Insgesamt begleite man die Entwicklung im Rathaus „konstruktiv und kritisch“. Denn inklusive Ukrainern leben bereits jetzt 361 Geflüchtete in Schongau. „Uns trifft eine Mitwirkungspflicht“; die Stadt sehe Probleme, sei aber willens anzupacken. Was die Gesellschaft an Integrationsfähigkeit und Bereitschaft zu leisten vermag, gelte es allerdings nicht überzustrapazieren.
Vorgehabt habe man im Rathaus auch mit dem Areal in der Wilhelm-Köhler-Straße eigentlich etwas anderes: Die Überlegungen seien in Richtung Erweiterung der Berufsschule oder des Gebäudes des Roten Kreuzes gegangen.
Wünschenswert, so Sluyterman, wäre es, wenn die neue Unterkunft die angemieteten dezentralen Wohnungen freimachen würde.
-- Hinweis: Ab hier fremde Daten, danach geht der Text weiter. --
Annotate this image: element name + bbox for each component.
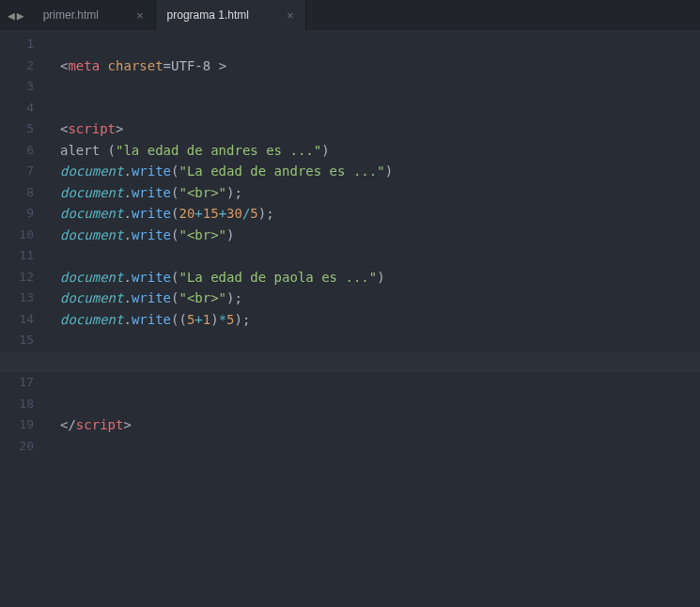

Das nähme Druck vom Markt. Ferner sähe er es gerne, wenn die Gemeinschaftsunterkunft mit 40 Personen in der Birkländer Straße „vom Netz ginge“ – hier liegt die Zuständigkeit bei der Regierung von Oberbayern. Diese macht auf Nachfrage des Kreisboten aber wenig Hoffnung: „Pläne, die seit 1986 bestehende Unterkunft aufzugeben, gibt es derzeit nicht“, teilt ein Sprecher mit.
Wohnraum für Asylbewerber in Schongau: Alternativen zur Wilhelm-Köhler-Straße?
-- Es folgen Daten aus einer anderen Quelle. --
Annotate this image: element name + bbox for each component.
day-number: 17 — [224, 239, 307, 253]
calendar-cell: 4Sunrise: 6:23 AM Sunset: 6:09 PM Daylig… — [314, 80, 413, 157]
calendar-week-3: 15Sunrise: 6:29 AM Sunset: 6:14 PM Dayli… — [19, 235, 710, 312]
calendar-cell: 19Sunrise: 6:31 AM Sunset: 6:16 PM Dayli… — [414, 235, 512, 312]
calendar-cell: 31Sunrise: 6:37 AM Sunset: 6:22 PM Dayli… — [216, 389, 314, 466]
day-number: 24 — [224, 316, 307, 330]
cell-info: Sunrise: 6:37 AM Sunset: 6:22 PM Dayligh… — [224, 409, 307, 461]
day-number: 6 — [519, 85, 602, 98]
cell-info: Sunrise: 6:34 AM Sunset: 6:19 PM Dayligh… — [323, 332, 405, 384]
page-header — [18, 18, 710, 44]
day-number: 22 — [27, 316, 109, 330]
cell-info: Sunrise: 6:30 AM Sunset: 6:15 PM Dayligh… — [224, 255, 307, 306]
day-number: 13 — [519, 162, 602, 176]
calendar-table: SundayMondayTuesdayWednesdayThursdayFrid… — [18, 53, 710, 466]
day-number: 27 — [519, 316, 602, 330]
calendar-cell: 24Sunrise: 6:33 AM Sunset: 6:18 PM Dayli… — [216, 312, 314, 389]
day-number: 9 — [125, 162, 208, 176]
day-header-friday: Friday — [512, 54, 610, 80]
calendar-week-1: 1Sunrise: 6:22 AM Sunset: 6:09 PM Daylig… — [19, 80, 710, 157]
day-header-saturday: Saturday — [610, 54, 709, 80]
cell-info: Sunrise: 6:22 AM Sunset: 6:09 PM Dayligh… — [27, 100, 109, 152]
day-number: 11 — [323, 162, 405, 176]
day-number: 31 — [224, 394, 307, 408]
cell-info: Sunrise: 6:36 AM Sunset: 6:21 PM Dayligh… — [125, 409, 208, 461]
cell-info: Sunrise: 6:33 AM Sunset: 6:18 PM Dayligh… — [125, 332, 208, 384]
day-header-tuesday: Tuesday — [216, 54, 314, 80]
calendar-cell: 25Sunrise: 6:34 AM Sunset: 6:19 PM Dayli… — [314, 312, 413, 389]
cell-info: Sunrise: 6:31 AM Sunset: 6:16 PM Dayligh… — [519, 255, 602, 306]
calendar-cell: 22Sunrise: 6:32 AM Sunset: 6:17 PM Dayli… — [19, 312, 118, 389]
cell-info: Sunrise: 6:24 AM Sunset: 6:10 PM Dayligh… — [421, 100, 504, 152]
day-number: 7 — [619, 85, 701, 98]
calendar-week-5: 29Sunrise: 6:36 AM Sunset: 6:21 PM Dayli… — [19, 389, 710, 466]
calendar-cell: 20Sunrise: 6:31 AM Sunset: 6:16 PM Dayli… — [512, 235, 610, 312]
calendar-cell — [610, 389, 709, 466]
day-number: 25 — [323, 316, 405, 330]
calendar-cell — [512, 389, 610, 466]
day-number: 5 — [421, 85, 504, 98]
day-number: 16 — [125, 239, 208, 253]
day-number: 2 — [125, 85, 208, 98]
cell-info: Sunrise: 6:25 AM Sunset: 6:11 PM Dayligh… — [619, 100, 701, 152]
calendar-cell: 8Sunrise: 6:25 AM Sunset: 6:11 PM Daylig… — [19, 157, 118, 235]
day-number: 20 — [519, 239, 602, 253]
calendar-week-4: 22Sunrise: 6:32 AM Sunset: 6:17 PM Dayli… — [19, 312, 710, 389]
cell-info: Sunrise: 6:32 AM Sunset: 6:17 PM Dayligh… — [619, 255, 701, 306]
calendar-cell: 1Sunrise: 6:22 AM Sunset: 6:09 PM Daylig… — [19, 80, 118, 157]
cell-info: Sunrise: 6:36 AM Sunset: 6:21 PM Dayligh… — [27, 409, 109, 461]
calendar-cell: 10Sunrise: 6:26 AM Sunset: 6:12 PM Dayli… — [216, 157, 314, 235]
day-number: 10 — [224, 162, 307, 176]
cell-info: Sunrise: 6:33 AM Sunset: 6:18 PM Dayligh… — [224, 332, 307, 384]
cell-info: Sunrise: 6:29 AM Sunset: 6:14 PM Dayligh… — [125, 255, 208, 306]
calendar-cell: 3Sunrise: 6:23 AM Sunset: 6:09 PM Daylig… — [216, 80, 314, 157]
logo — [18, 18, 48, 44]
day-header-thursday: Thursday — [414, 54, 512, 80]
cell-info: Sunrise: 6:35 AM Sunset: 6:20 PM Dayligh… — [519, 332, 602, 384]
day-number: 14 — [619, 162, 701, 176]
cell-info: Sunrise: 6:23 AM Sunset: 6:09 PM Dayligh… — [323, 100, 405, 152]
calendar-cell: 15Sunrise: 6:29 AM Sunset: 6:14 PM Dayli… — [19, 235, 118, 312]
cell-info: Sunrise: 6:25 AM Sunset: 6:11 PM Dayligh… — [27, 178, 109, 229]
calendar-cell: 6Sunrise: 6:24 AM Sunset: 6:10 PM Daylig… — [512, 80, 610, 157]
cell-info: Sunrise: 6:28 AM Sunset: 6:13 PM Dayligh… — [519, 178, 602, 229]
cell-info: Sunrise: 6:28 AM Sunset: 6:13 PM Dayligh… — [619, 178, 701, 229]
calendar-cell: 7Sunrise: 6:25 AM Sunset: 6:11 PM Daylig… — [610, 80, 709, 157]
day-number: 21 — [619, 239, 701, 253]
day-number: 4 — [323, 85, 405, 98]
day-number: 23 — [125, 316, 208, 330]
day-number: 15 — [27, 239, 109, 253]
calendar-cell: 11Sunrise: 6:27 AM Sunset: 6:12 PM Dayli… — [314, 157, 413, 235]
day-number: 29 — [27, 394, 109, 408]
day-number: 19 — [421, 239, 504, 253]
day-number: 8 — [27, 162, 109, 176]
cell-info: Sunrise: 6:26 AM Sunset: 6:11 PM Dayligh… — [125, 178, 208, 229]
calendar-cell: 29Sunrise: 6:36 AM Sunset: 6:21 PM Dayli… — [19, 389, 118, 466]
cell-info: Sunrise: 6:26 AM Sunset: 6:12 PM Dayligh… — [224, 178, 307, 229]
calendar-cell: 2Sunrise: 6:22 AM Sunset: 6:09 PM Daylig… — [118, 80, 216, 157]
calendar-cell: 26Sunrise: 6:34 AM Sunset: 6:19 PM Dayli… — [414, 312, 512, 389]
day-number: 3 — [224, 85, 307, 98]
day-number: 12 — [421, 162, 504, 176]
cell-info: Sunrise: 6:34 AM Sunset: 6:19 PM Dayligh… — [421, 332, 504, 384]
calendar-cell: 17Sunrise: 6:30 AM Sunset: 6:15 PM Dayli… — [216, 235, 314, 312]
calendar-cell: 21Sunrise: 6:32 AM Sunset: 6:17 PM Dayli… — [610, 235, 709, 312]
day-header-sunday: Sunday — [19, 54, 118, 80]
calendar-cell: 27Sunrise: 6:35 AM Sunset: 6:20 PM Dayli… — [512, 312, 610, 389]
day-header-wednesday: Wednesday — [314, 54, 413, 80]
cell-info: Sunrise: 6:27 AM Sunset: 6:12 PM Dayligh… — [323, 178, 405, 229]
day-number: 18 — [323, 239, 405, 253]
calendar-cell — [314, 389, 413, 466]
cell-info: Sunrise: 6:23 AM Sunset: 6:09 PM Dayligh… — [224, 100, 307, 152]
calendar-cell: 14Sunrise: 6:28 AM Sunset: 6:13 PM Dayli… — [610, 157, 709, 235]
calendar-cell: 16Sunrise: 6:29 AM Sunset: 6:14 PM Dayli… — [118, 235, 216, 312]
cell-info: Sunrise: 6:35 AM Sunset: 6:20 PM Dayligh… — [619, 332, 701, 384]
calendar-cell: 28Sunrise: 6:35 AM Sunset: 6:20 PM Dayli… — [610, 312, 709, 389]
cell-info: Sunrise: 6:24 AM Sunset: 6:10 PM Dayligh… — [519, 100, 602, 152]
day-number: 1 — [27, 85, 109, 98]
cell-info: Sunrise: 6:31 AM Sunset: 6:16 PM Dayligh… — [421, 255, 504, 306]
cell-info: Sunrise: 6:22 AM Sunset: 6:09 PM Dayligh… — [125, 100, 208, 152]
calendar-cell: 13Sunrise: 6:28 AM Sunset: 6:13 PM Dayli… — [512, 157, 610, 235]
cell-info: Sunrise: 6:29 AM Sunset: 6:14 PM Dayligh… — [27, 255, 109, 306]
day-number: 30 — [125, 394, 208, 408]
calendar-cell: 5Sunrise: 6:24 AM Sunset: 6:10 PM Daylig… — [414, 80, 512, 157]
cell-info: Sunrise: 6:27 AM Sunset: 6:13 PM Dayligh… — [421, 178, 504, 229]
Ob es zum Standort Wilhelm-Köhler-Straße denn keine Alternative gebe, lautete eine Frage aus der Anwohnerschaf; genannt wurden Wohnungen Im Tal, das Obi-Gelände und das Krankenhaus. Die beiden letzteren habe man geprüft und verworfen, antwortete Pössinger. Grundsätzlich gelte: Zunächst mal müsse etwas angeboten werden.
Wer aus der Nachbarschaft eine Wertminderung seiner Immobilie befürchtet und auf einen Ausgleich hofft, wurde enttäuscht: „Dafür wird es nix geben“.
Fazit der Polizei zu Plänen für Wohnraum für Geflüchtete in Schongau: „unproblematisch“
Für Informationen rund um das Thema Sicherheit war Herbert Kieweg anwesend. Die Erfahrung zeige: „unproblematisch“. Außerhalb der Unterkünfte, so der Chef der Schongauer Polizeiinspektion, sei die „Arbeitsbelastung minimal“. Zu 95 Prozent der Straftaten, die Asylbewerber begehen, komme es innerhalb – insbesondere dort, wo Rückzugsmöglichkeiten fehlen. Konfliktort seien bisweilen Gemeinschaftsküchen. Das neue Konzept, wie es in Schongau umgesetzt wird, sei daher aus polizeilicher Sicht zu loben. Kieweg machte ebenfalls klar: „Wer an einem Standort nicht tragbar ist, wird verlegt“.
Als äußerst wertvoll bezeichnete er das Wirken der Sicherheitsdienste vor Ort. Deren Anwesenheit ist ab einer Kapazität von 50 Personen Standard, sagte Pössinger. So auch in Schongau und rund um die Uhr. Gebe es Anlass zu Ärger, sei er selbst gut erreichbar; daneben gibt es eine telefonische Rufbereitschaft.
„Die Leute kommen, egal ob wir wollen oder nicht“, verwies Pössinger darauf, dass sich die große Politik im Kleinen nicht verändern lasse. „Derzeit sind es zwei Busse pro Monat, zuletzt waren es drei.“ Dem Landratsamt obliege lediglich die Ausgestaltung vor Ort. Pössinger appellierte, den neuen Nachbarn nicht mit Ablehnung zu begegnen. Große Hilfe für ein gelingendes Miteinander sieht er bei den Helferkreisen, für die er um Mitwirkung bat.
„Das Konzept ist super, wir brauchen diese Leute in der Pflege und Kinderbetreuung“, meldete sich eine Anwohnerin zu Wort. Mit höflichen und fleißigen Menschen habe sie ihre Erfahrungen gemacht, schilderte eine andere.
„Mir fällt ein Stein vom Herzen, dass es hier heute so sachlich zuging“, fasste Bürgermeister Sluyterman zusammen.